Mythruna already has its own donation infrastructure. People who suggest things like this often don’t realize that kickstarter is an ‘all or nothing’ thing. You have to pick some amount and if people don’t pledge that much then you don’t get any of the money.

Can you think of a single amount that would cover “all of my no-day-job development for the foreseeable future?” I can’t… and it certainly wouldn’t get funded. :wink: For Mythuna, I’ve done the math and I’d have to get it funded at about $2 million. That would cover myself and a team of devs for some period of time. See, it’s a snowball: you ask for money, people expect results. Ergo, your life has to be reorganized to meet those expectations. That takes more money. which increases the expected results… repeat until you have a fully funded team and can afford to quit your day job. Else, if I’m only working on it in my free time, then an on the fly donation model is better as donations come in as updates go out and people believe in what is happening. Like right now Mythruna donations are ~0 because Mythruna updates are 0.
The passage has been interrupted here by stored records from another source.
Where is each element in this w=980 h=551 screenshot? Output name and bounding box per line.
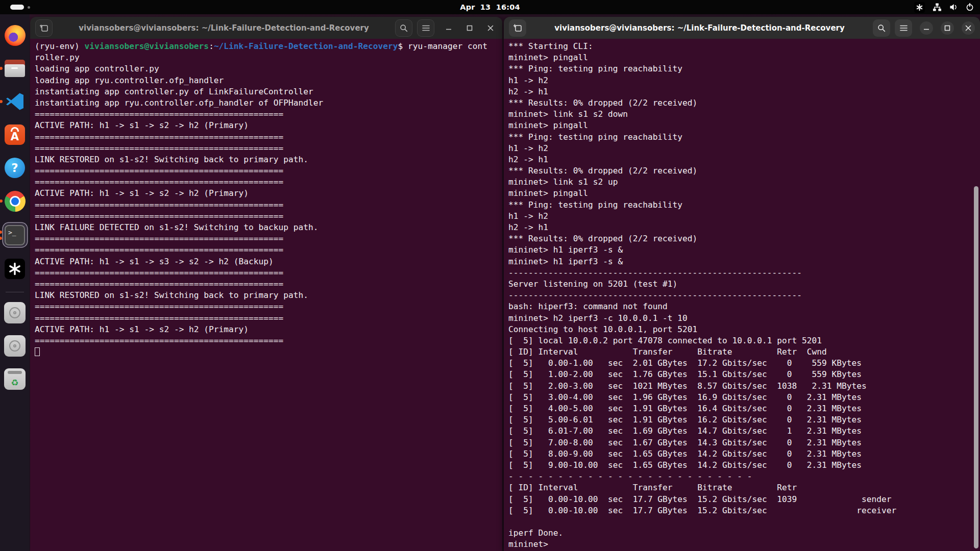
system-tray[interactable] (914, 0, 974, 14)
terminal-line: [ 5] 1.00-2.00 sec 1.76 GBytes 15.1 Gbit… (508, 369, 979, 380)
workspace-indicator[interactable] (10, 0, 30, 14)
workspace-pill-active (10, 5, 24, 10)
terminal-line: mininet> h1 iperf3 -s & (508, 256, 979, 267)
menu-button[interactable] (417, 19, 434, 37)
minimize-button[interactable] (920, 21, 933, 35)
maximize-button[interactable] (941, 21, 954, 35)
terminal-line: [ 5] 0.00-1.00 sec 2.01 GBytes 17.2 Gbit… (508, 358, 979, 369)
terminal-line: mininet> pingall (508, 120, 979, 131)
terminal-line: mininet> link s1 s2 up (508, 177, 979, 188)
terminal-line: LINK RESTORED on s1-s2! Switching back t… (35, 290, 501, 301)
help-icon: ? (5, 158, 25, 178)
new-tab-button[interactable] (509, 19, 526, 37)
terminal-line: mininet> h2 iperf3 -c 10.0.0.1 -t 10 (508, 313, 979, 324)
terminal-line: [ 5] 0.00-10.00 sec 17.7 GBytes 15.2 Gbi… (508, 505, 979, 516)
dock-item-help[interactable]: ? (4, 157, 26, 179)
terminal-window-left: viviansobers@viviansobers: ~/Link-Failur… (30, 17, 502, 551)
dock-item-files[interactable] (4, 57, 26, 80)
dock-item-drive-1[interactable] (4, 302, 26, 324)
terminal-line: [ 5] 7.00-8.00 sec 1.67 GBytes 14.3 Gbit… (508, 437, 979, 448)
terminal-line: mininet> h1 iperf3 -s & (508, 244, 979, 256)
right-header-bar[interactable]: viviansobers@viviansobers: ~/Link-Failur… (504, 17, 980, 39)
terminal-line: LINK FAILURE DETECTED on s1-s2! Switchin… (35, 222, 501, 233)
terminal-line: [ 5] 4.00-5.00 sec 1.91 GBytes 16.4 Gbit… (508, 403, 979, 414)
dock-item-app-center[interactable]: A (4, 123, 26, 146)
terminal-line: instantiating app controller.py of LinkF… (35, 86, 501, 97)
drive-icon (4, 302, 26, 323)
terminal-line: instantiating app ryu.controller.ofp_han… (35, 97, 501, 109)
terminal-line: ACTIVE PATH: h1 -> s1 -> s2 -> h2 (Prima… (35, 324, 501, 335)
dock-item-vscode[interactable] (4, 90, 26, 113)
terminal-line: [ 5] 6.01-7.00 sec 1.69 GBytes 14.7 Gbit… (508, 425, 979, 437)
terminal-line: bash: hiperf3: command not found (508, 301, 979, 312)
running-indicator-dot (0, 67, 3, 70)
terminal-line: ========================================… (35, 132, 501, 143)
close-button[interactable] (484, 21, 497, 35)
new-tab-button[interactable] (35, 19, 53, 37)
terminal-line: ========================================… (35, 109, 501, 120)
dock-item-terminal[interactable]: >_ (3, 223, 27, 247)
terminal-line: roller.py (35, 52, 501, 63)
dock-item-chrome[interactable] (4, 190, 26, 212)
dock-item-firefox[interactable] (4, 24, 26, 46)
terminal-window-right: viviansobers@viviansobers: ~/Link-Failur… (504, 17, 980, 551)
scrollbar-thumb[interactable] (974, 186, 978, 548)
dock-item-trash[interactable]: ♻ (4, 368, 26, 390)
terminal-line: [ 5] 0.00-10.00 sec 17.7 GBytes 15.2 Gbi… (508, 494, 979, 505)
terminal-line: ACTIVE PATH: h1 -> s1 -> s2 -> h2 (Prima… (35, 120, 501, 131)
left-header-bar[interactable]: viviansobers@viviansobers: ~/Link-Failur… (30, 17, 502, 39)
terminal-line: Connecting to host 10.0.0.1, port 5201 (508, 324, 979, 335)
search-button[interactable] (395, 19, 412, 37)
terminal-line: h1 -> h2 (508, 75, 979, 86)
maximize-button[interactable] (463, 21, 476, 35)
terminal-line: ========================================… (35, 335, 501, 346)
terminal-line: Server listening on 5201 (test #1) (508, 279, 979, 290)
terminal-line: ========================================… (35, 165, 501, 177)
terminal-line: *** Ping: testing ping reachability (508, 63, 979, 74)
dock-item-chatgpt[interactable] (4, 258, 26, 280)
running-indicator-dot (0, 100, 3, 103)
chatgpt-tray-icon[interactable] (914, 2, 925, 13)
terminal-line: *** Ping: testing ping reachability (508, 199, 979, 211)
running-indicator-dot (0, 199, 3, 203)
close-button[interactable] (962, 21, 975, 35)
dock-item-drive-2[interactable] (4, 335, 26, 357)
network-wired-icon[interactable] (933, 3, 942, 11)
vscode-icon (5, 91, 25, 112)
terminal-output-left[interactable]: (ryu-env) viviansobers@viviansobers:~/Li… (30, 39, 502, 551)
terminal-line: [ 5] 3.00-4.00 sec 1.96 GBytes 16.9 Gbit… (508, 392, 979, 403)
chrome-icon (5, 191, 26, 212)
terminal-line: h2 -> h1 (508, 86, 979, 97)
terminal-line: (ryu-env) viviansobers@viviansobers:~/Li… (35, 41, 501, 52)
terminal-line: *** Ping: testing ping reachability (508, 132, 979, 143)
firefox-icon (5, 25, 26, 46)
terminal-line: [ 5] 5.00-6.01 sec 1.91 GBytes 16.2 Gbit… (508, 414, 979, 425)
trash-icon: ♻ (4, 368, 26, 390)
power-icon[interactable] (966, 3, 974, 11)
volume-icon[interactable] (949, 3, 958, 11)
clock[interactable]: Apr 13 16:04 (460, 3, 520, 11)
terminal-line: ========================================… (35, 301, 501, 312)
terminal-line: loading app controller.py (35, 63, 501, 74)
terminal-line (508, 516, 979, 528)
app-center-icon: A (5, 124, 25, 145)
terminal-line: loading app ryu.controller.ofp_handler (35, 75, 501, 86)
menu-button[interactable] (895, 19, 912, 37)
minimize-button[interactable] (442, 21, 455, 35)
terminal-line: [ 5] 2.00-3.00 sec 1021 MBytes 8.57 Gbit… (508, 381, 979, 392)
top-bar: Apr 13 16:04 (0, 0, 980, 14)
terminal-line: mininet> (508, 539, 979, 550)
terminal-line: [ ID] Interval Transfer Bitrate Retr (508, 482, 979, 493)
terminal-line: [ 5] 8.00-9.00 sec 1.65 GBytes 14.2 Gbit… (508, 448, 979, 460)
terminal-line: ========================================… (35, 233, 501, 244)
terminal-line: [ ID] Interval Transfer Bitrate Retr Cwn… (508, 346, 979, 358)
terminal-icon: >_ (5, 225, 25, 245)
terminal-output-right[interactable]: *** Starting CLI:mininet> pingall*** Pin… (504, 39, 980, 551)
terminal-line: ========================================… (35, 177, 501, 188)
dock-divider (6, 292, 24, 292)
terminal-line: iperf Done. (508, 528, 979, 539)
terminal-line: *** Results: 0% dropped (2/2 received) (508, 165, 979, 177)
dock: A ? >_ ♻ (0, 14, 30, 551)
search-button[interactable] (873, 19, 890, 37)
terminal-line: - - - - - - - - - - - - - - - - - - - - … (508, 471, 979, 482)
What Patreon is is different. It’s the equivalent of buying someone a beer because they helped you with some question, or taking someone out to dinner if they helped you move your apartment, etc… It’s not about my financial needs. It’s about doing something nice for someone that is more tangible than a facebook thumbs up icon.

“Your SimArboral/Zay-ES/Lemur/etc. library really helped me out a lot so I brought you a bag of donuts.” Like that.

Yo Paul,

Yeah, I’m on Patreon and as obscure as I can make myself… mainly because I want to make cool stuff, and then legitimately pump for donations. “Hint: I am purposely creating something no one is searching for. lol”

This account is only for the videos that I’m doing for “How-to” stuff in game development… and that’s about it… the videos will happen anyway when I find/make cool stuff.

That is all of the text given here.